Work request -
Without the pictures, retype each line below exactly as it stands.

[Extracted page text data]
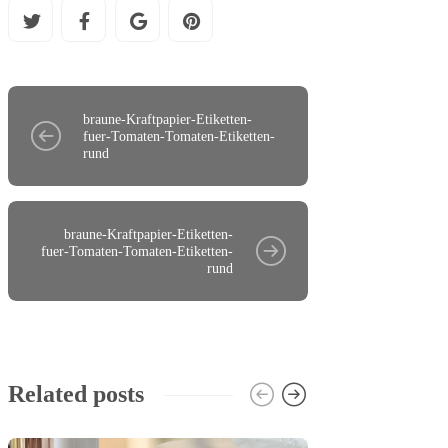
braune-Kraftpapier-Etiketten-
fuer-Tomaten-Tomaten-Etiketten-
rund
braune-Kraftpapier-Etiketten-
fuer-Tomaten-Tomaten-Etiketten-
rund
Related posts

Exercise output -
braune-Kraftpapier-Etiketten-
fuer-Tomaten-Tomaten-Etiketten-
rund
braune-Kraftpapier-Etiketten-
fuer-Tomaten-Tomaten-Etiketten-
rund
Related posts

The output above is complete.